Task prompt: Filter the data for "вала" and copy matching lines.

Stored data entries:
******
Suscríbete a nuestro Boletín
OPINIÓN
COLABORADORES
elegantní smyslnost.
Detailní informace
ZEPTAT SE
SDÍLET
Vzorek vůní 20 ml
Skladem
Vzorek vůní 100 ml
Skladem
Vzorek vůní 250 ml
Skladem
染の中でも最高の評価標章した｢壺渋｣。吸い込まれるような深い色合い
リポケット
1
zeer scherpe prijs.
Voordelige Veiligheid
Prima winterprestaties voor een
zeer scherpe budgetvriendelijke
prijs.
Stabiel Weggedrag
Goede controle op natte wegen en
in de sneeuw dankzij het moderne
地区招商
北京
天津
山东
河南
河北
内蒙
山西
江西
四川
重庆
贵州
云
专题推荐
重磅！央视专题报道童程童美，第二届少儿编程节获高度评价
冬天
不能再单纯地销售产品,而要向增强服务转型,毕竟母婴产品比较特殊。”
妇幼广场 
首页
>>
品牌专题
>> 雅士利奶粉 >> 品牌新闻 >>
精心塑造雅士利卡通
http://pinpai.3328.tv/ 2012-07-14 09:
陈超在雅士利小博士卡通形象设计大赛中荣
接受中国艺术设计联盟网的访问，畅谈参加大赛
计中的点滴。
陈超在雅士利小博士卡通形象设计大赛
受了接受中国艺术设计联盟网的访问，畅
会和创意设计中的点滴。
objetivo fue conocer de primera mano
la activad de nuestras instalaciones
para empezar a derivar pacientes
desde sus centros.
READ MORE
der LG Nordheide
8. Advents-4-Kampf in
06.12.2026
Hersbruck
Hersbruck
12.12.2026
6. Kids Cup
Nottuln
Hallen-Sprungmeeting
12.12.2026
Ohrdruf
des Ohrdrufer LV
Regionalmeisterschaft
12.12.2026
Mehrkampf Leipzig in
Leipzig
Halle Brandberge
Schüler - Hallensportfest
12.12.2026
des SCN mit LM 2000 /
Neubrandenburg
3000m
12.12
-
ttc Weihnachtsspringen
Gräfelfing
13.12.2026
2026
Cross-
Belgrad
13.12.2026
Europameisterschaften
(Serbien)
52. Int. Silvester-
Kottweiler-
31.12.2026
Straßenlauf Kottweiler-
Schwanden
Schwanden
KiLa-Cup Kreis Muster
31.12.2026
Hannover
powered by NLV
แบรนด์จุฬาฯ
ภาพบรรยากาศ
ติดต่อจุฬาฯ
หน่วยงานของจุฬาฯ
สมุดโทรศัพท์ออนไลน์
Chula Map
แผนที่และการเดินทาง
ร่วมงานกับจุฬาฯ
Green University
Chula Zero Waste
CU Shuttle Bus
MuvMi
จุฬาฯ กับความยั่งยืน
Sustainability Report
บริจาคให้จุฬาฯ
******
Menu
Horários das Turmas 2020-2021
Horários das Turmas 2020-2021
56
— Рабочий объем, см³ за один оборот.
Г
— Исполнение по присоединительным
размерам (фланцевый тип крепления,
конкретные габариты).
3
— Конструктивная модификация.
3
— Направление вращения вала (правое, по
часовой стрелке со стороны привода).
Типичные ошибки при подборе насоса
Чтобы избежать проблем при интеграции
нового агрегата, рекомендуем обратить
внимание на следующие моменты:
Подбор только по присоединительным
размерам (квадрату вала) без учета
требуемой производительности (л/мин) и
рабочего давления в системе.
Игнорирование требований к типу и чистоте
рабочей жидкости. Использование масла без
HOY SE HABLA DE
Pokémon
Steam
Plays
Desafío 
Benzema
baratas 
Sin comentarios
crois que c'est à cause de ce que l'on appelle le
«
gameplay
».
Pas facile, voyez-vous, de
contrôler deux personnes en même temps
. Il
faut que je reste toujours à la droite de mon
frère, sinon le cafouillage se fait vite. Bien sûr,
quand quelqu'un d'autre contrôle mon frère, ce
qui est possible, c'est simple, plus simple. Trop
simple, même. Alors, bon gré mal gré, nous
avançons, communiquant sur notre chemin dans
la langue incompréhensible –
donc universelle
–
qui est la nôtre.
******
Expected answer:
— Направление вращения вала (правое, по
размерам (квадрату вала) без учета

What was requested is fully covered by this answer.